1 Mayıs’a gelmeden önce, korona günlerinde 1 Mayıs’a ilerlerken toplumsal muhalefet ne durumda acaba? Var olan durum, toplumsal muhalefetin özneleri açısından tatmin edici olamaz, sanırım.
– Saray Rejimi, bir başarı öyküsü yazmaya devam ediyor (Bu cümleye katılmayanlar olabileceğini varsayarak, şöyle yazılabilir; “Saray Rejimi, bu süreçte başarısızdır” algısı oluşmuş değil). Tayyip Erdoğan’ın görevini yapış tarzını onaylayanlar yüzde 44’ten, yüzde 51,8’e çıkmış.[2]
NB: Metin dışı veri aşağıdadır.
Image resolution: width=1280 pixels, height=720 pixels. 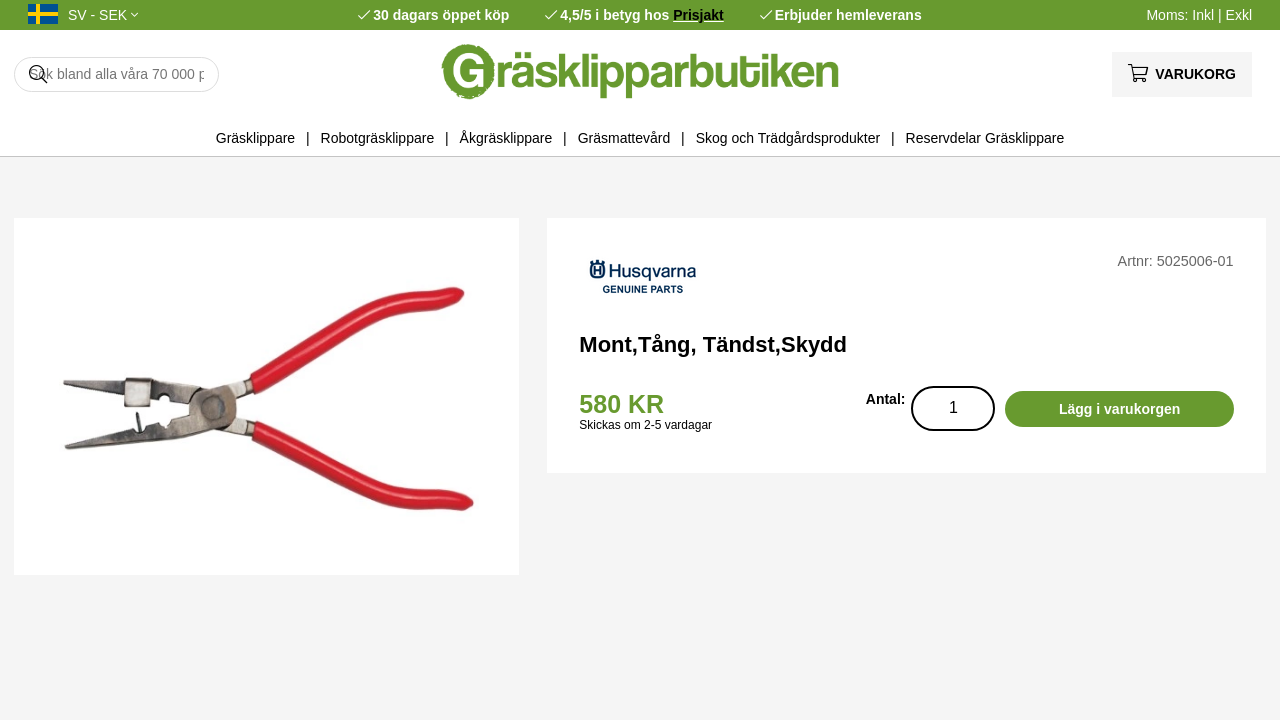 What do you see at coordinates (698, 15) in the screenshot?
I see `Prisjakt` at bounding box center [698, 15].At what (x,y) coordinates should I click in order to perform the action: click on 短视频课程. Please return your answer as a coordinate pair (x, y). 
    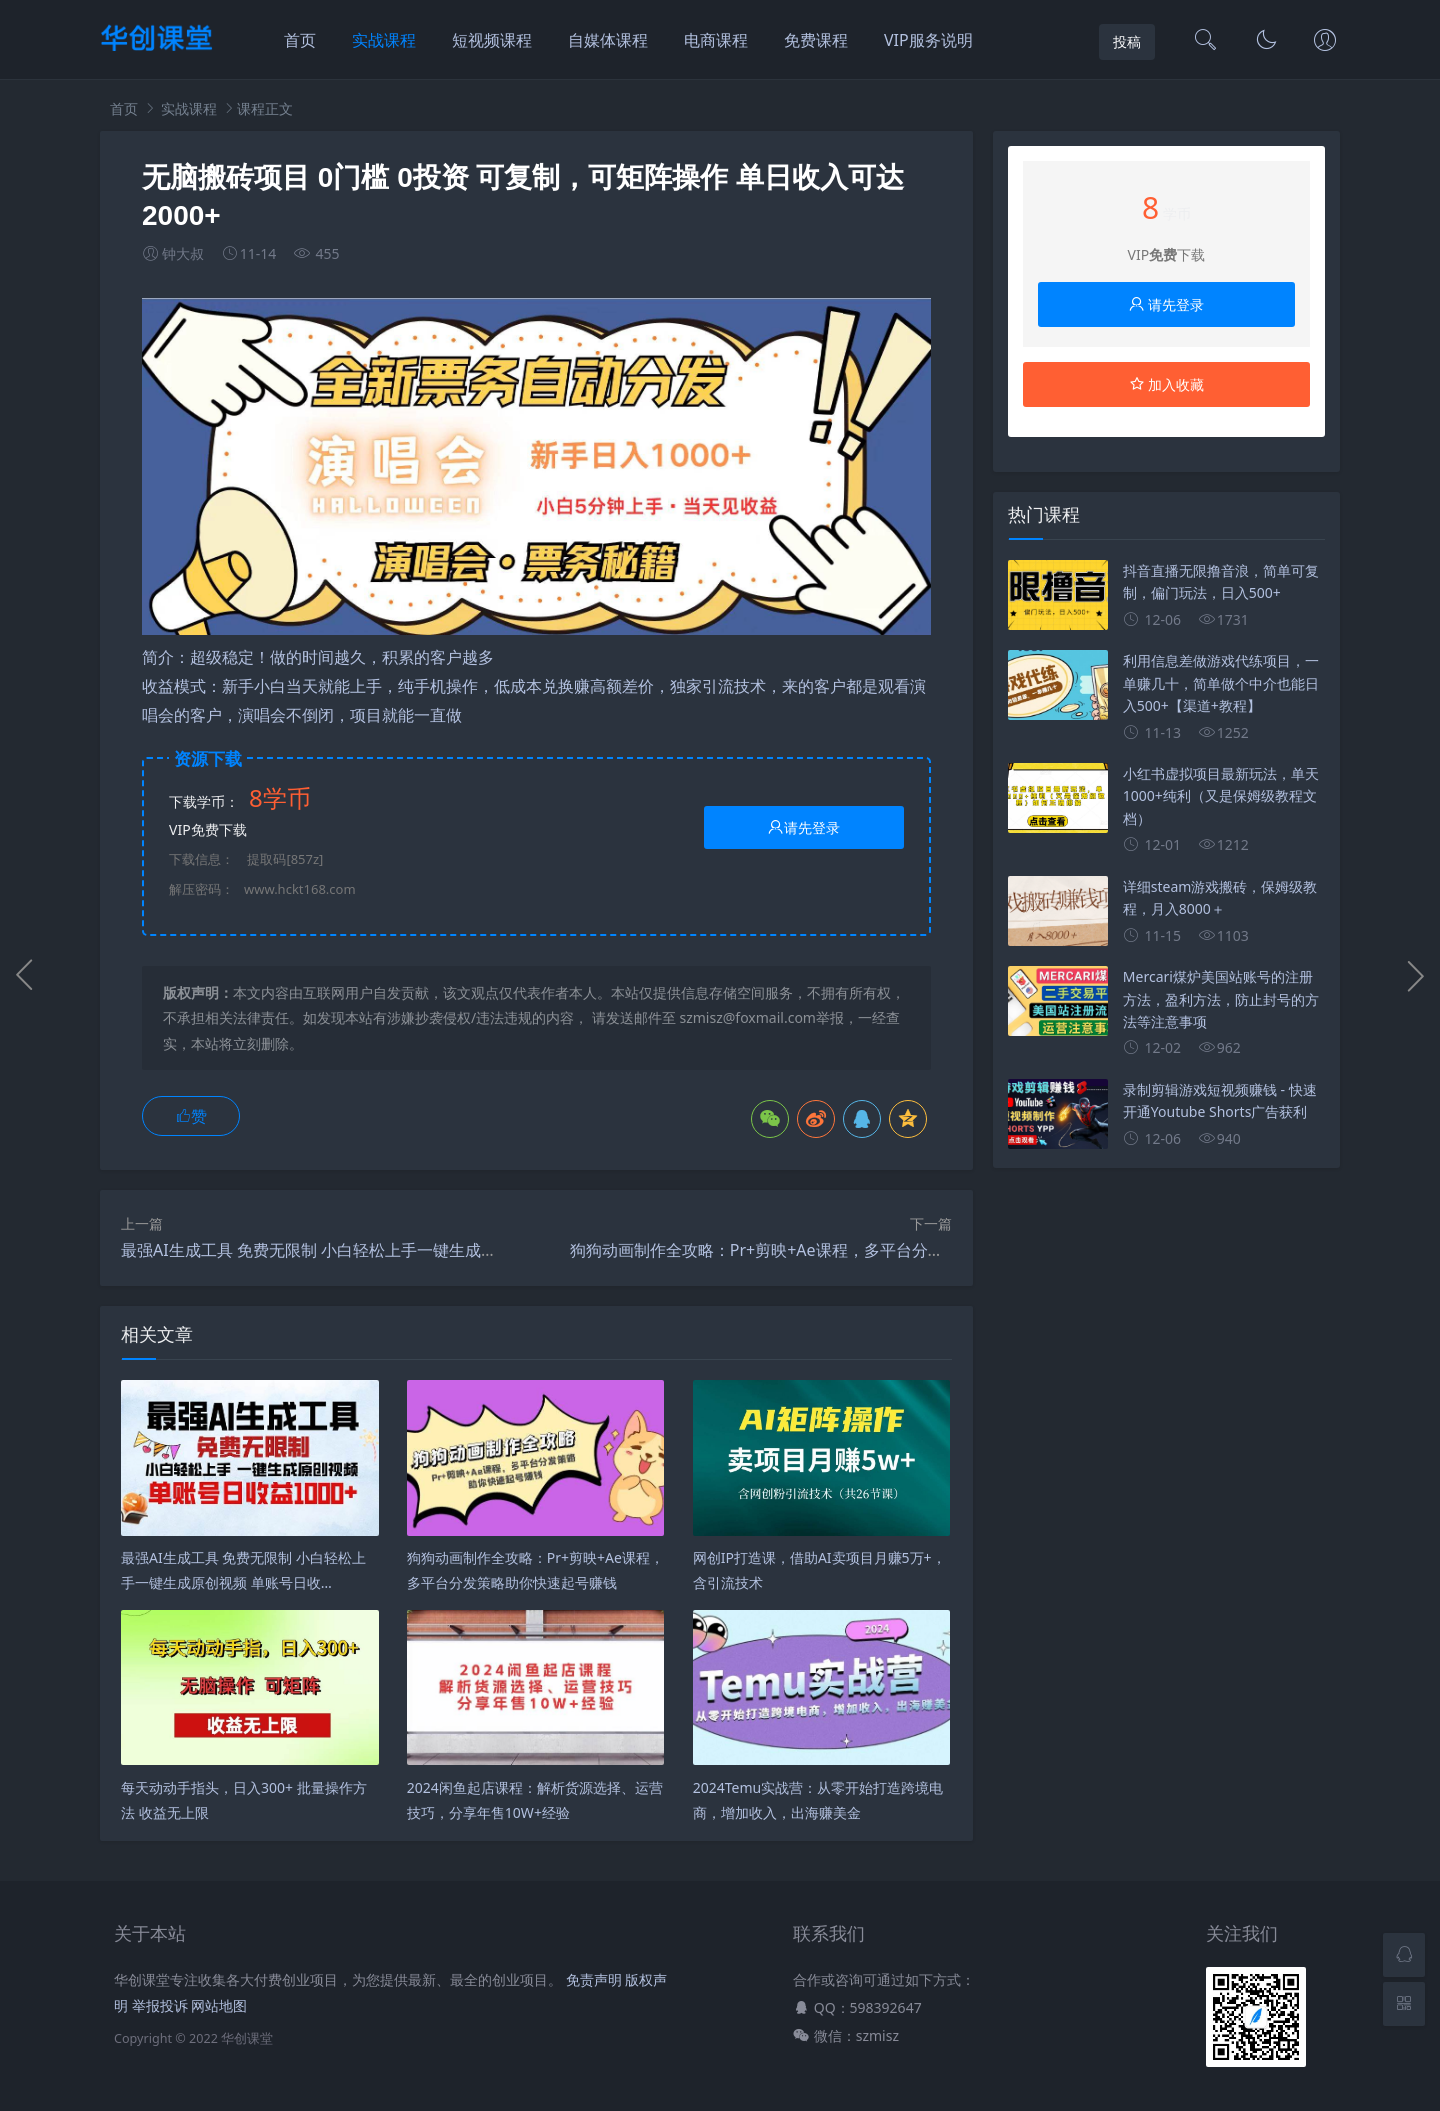
    Looking at the image, I should click on (492, 40).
– Sağlık Bakanı, bilgileri gizlese de, gerekli önlemleri zamanında almasa da, yaygın tanı koyma işlemini hala gerçekleştirmese de, sağlık çalışanlarını feda etmeye devam etse de, ihtiyaç malzemelerini hala sağlayamamış olsa da ve hepsinden önemlisi tüm suçu “kendini koruyamamış” bireylere yıkmış olsa da hala dönemin en “başarılı aktörü” olmaya devam ediyor.[3]
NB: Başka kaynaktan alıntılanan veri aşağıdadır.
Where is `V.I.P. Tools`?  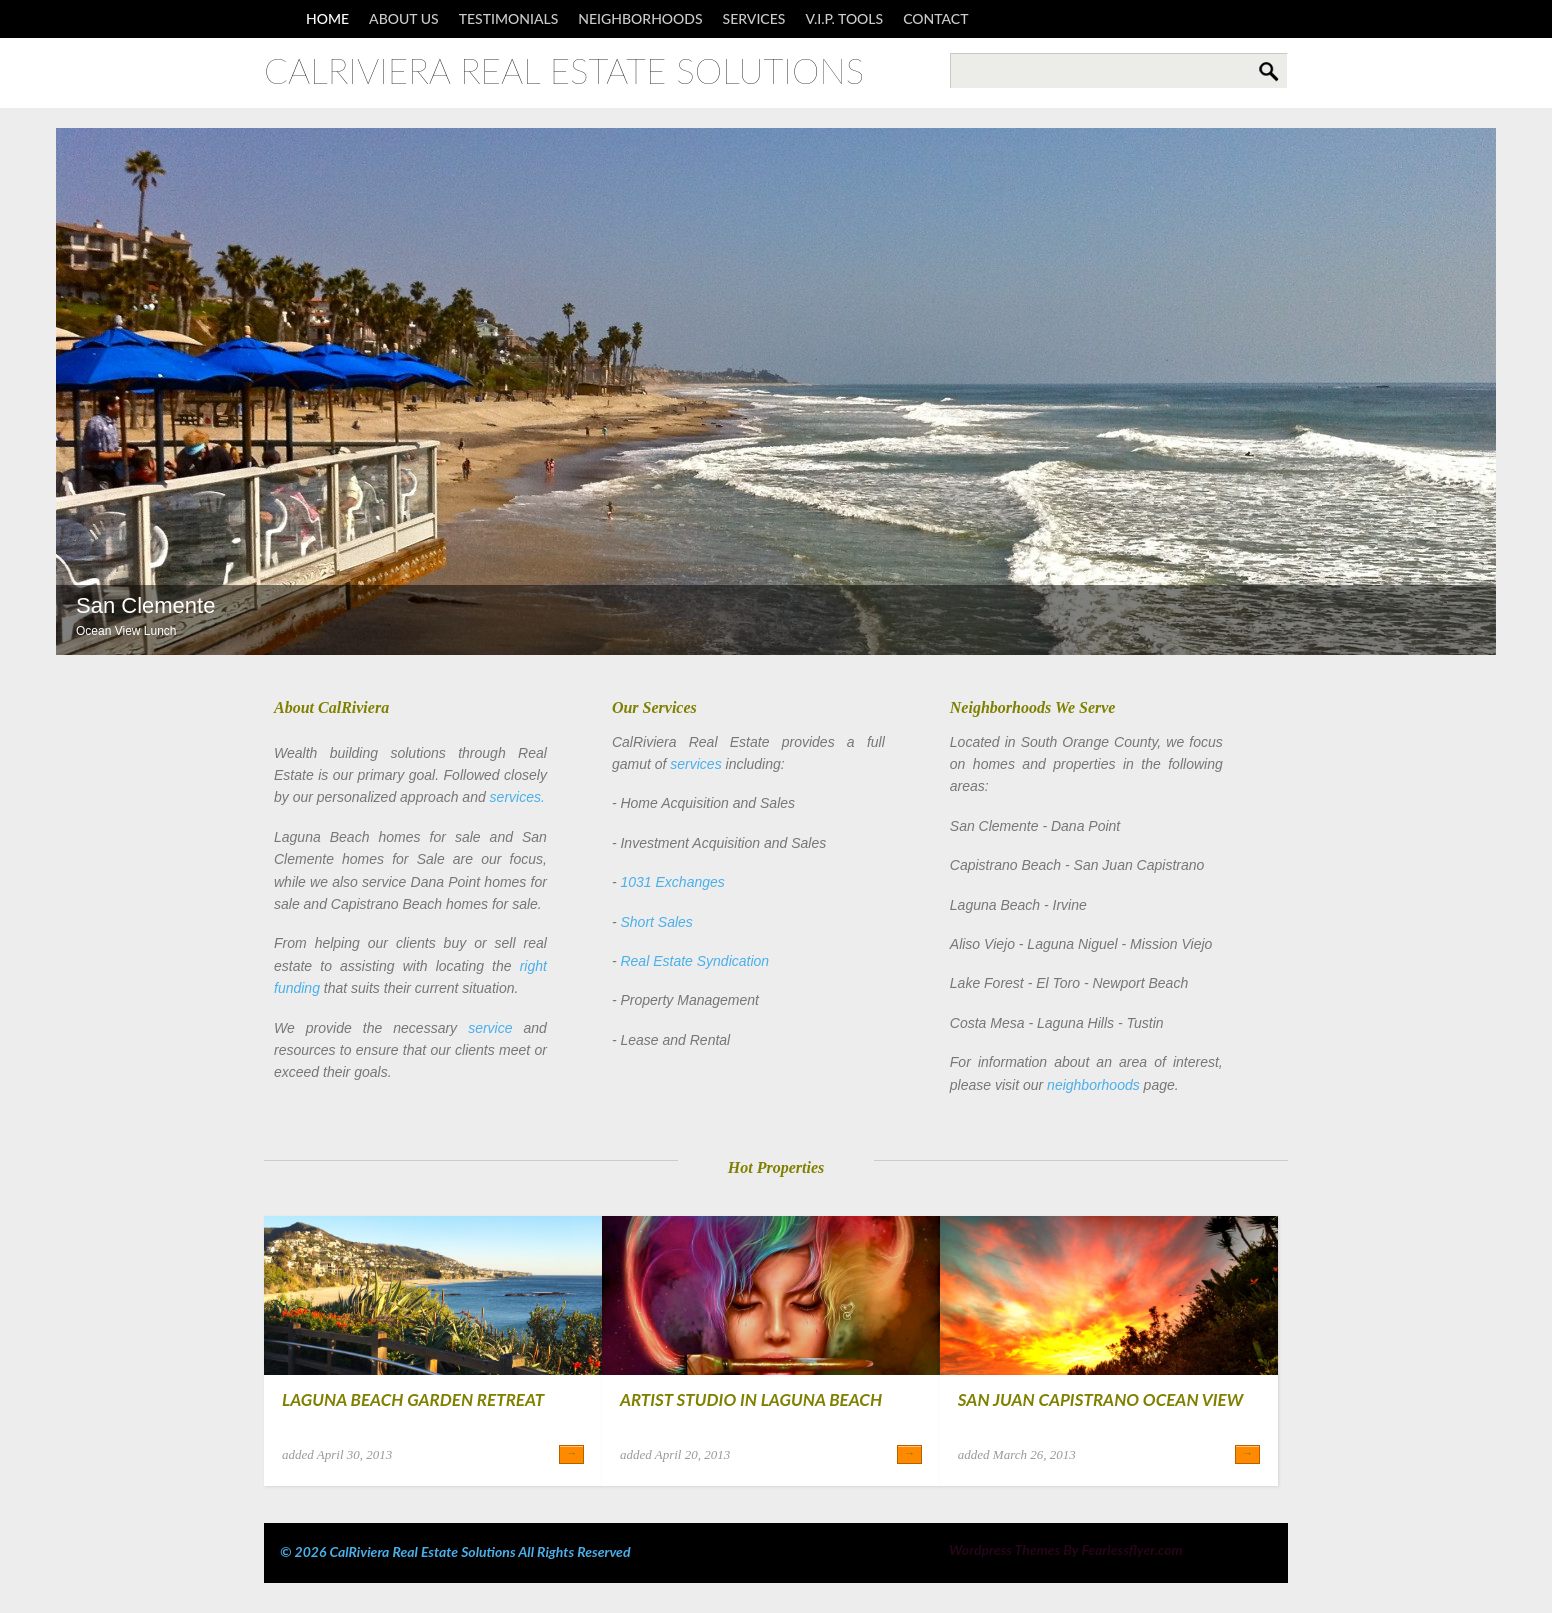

– İçişleri Bakanı, sürecin başından itibaren acz ve delalet içinde olmasına rağmen, “istifa” dümeniyle korona günlerinde “yıldızlı pekiyi” almış gibi ortalıklarda.
Açıkçası toplumsal muhalefet; bu dönem üzerine düşen temel dört işlevden en önemlisini yerine getirememiştir/getirememektedir. Siyasal iktidarı/egemenleri sorgulama, hedef alma ve onlar karşısında siyasal mücadeleyi büyüten ve bunun araçlarını oluşturan bir özne olma görevini.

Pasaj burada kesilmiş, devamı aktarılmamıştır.